You’re welcome France! :P

whatthefluther's avatar

It was a terribly bloody event with a large number of casualties on both sides. If I recall, it marked the beginning of the allied push to victory.

The_Compassionate_Heretic's avatar

_
A lot of people died that day. While it was a major turning point in WWII, it was a dark day amidst an era in history during which there were many dark days.

westy81585's avatar

@whatthefluther The generally “accepted” turning point of the war was when the Soviets won the battle of Stalingrad….. BUT, this was the first major victory/most important victory on the western front.

whatthefluther's avatar

@westy81585…Thank you for the clarification. Perhaps we can agree that it opened the door through which the French would eventually welcome and embrace Jerry Lewis? See ya…wtf

westy81585's avatar

hahahahahahahaha…. ohhhhh Jerry Lewis.

SirBailey's avatar

I know someone who was a paratrooper and he used to tell stories of how they would get killed as they reached the ground from sharp spears planted and hidden by the enemy.

ml3269's avatar

It has… for me as a german and european it was the beginning of the end of the Nazi-Reich (was waren das für beschissene Anti-Menschen) sorry for the german phrase and so it is still important to me!!!!!

Darwin's avatar

I always see it as the beginning of the end of the Nazi regime, in that the Allies were no longer reacting to attacks and no longer being strictly defense. Although the war in Europe didn’t end for another year, it was the beginning of the Allied push onto the European continent.
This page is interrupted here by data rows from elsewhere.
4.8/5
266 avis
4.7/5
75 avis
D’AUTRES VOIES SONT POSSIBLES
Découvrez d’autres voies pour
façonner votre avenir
My father fought in World War II but because of his family ties to Germany and his ability to speak German he was sent to the Pacific, where he learned Cantonese. The military needed the man-power but were afraid he might be turned by the Germans by threats to his relatives.

It wouldn’t have mattered, because most of his male relatives died in WW I, and those that didn’t were killed in the camps.

cyn's avatar

Death-day… :(

gooch's avatar

A great day of unselfish sacrifices. Young men who gave all for those they never met. Many people don’t apreciate the gift of these men.

mattbrowne's avatar

The beginning of the liberation of all Germans who had not supported the Nazis.

Darwin's avatar

@mattbrowne Too late for my family thast remained in Germany, unfortunately.

mattbrowne's avatar

@Darwin – I am very sorry to hear that!